Other examples, which Chomsky discusses later, concern possible ambiguities. To modify one of his examples (in a way I owe to Jim Higginbotham), consider:
(3) I almost had my wallet stolen.
As Chomsky notes, there are (at least) three things this sentence can mean, though one of them is almost impossible to hear, because it makes no sense. (It is, as it is sometimes said, 'pragmatically excluded'.)
What are the three possible meanings of (3)? Which one is so hard to hear, and why? Can you explain in detail what point Chomsky trying to make with this example?
Linguistics, Chomsky insists, is interested in this underlying ability, that is, in competence. He also insists that this ability consists in certain knowledge (or, maybe better, information) that speakers have about their language. The question then becomes: What knowledge do speakers possess about their language that allows them to speak it? In thinking of competence in this way, Chomsky was at the forefront of the 'cognitive revolution' in psychology (though he was by no means the only one). In particular, Chomsky is here rejecting the behavioristic psychology that was still popular, indeed dominant, in the 1960s. (For detailed criticism of behavioristic accounts of language, see Chomsky's review of Skinner's Verbal Behavior, listed as optional. For an even earlier anti-behavioristic work, one of the very first papers in what we now call 'cognitive science', see the optional paper by Tolman.)
Chomsky also insists that the grammar should be 'fully explicit'. What he means is clearest from the examples he gives: traditional grammars tended to focus on exceptions (e.g., 'irregular' constructions) and to say little about the rules that govern the normal cases. By contrast, Chomsky is insisting that the rules that govern the normal cases are precisely what should be of interest to linguistics.
Even more importantly, Chomsky notes that the range of possible sentences a competent speaker might understand (or reject as ungrammatical) is unbounded.
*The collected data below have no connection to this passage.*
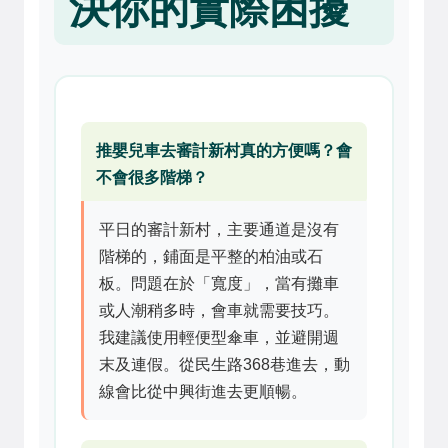
決你的實際困擾
推嬰兒車去審計新村真的方便嗎？會
不會很多階梯？
平日的審計新村，主要通道是沒有
階梯的，鋪面是平整的柏油或石
板。問題在於「寬度」，當有攤車
或人潮稍多時，會車就需要技巧。
我建議使用輕便型傘車，並避開週
末及連假。從民生路368巷進去，動
線會比從中興街進去更順暢。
Speakers' knowledge cannot, therefore, be 'list-like': We don't just have a list of grammatical sentences, or know one-by-one what the meanings of sentences are. So one has to state some general principles that speakers are using to interpret utterances, and that they can use to interpret sentences they have never previously encountered. Chomsky took as inspiration work in logic and the theory of computation: What he is seeking is something like a set of rules for 'generating' the set of grammatical sentences, or for assigning a meaning (or range of possible meanings) to a sentence.
On p. 8, Chomsky writes: "Obviously, every speaker of a language has mastered and internalized a generative grammar that expresses his knowledge of his language". Is that so obvious? Why does it seem so to Chomsky? What sorts of assumptions might he be making? What does he mean when he adds: "Any interesting generative grammar will be dealing... with mental processes that are far beyond the level of actual or even potential consciousness"?
You can skim or skip §2. This is mostly a critique of approaches that attempted to account for linguistic performance without reference to an underlying theory of the structure of linguistic competence. Behavioristic psychology is Chomsky's main target here. The notion of 'acceptability' is what behavioristic theories of language used in place of grammaticality.
You can also skim or skip §3. Here, Chomsky outlines the overall structure of a linguistic theory, dividing it into syntactic (concerned with what expressions are grammatical), semantic (concerned with meaning), and phonological (concerned with sound) components. Chomsky also distinguishes "deep structure" from "surface structure", but this will not be particularly important to us. (Although something like this distinction is still made, it is drawn in a very different way.)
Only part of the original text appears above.